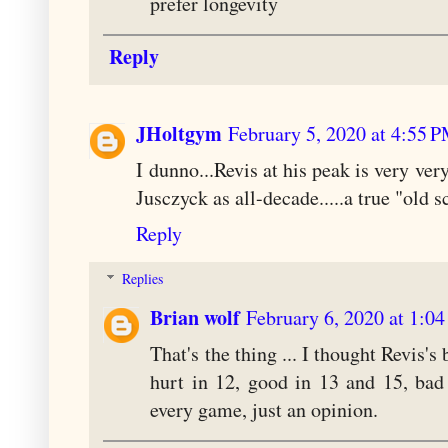
prefer longevity
Reply
JHoltgym
February 5, 2020 at 4:55 
I dunno...Revis at his peak is very very
Jusczyck as all-decade.....a true "old 
Reply
Replies
Brian wolf
February 6, 2020 at 1:0
That's the thing ... I thought Revis's
hurt in 12, good in 13 and 15, bad
every game, just an opinion.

====

*YOUR ASSIGNMENT:*
The result should be the full listing, retyped exactly and free of pictures.

*ANSWER TO THE EXERCISE:*
prefer longevity
Reply
JHoltgym
February 5, 2020 at 4:55 
I dunno...Revis at his peak is very very
Jusczyck as all-decade.....a true "old 
Reply
Replies
Brian wolf
February 6, 2020 at 1:0
That's the thing ... I thought Revis's
hurt in 12, good in 13 and 15, bad
every game, just an opinion.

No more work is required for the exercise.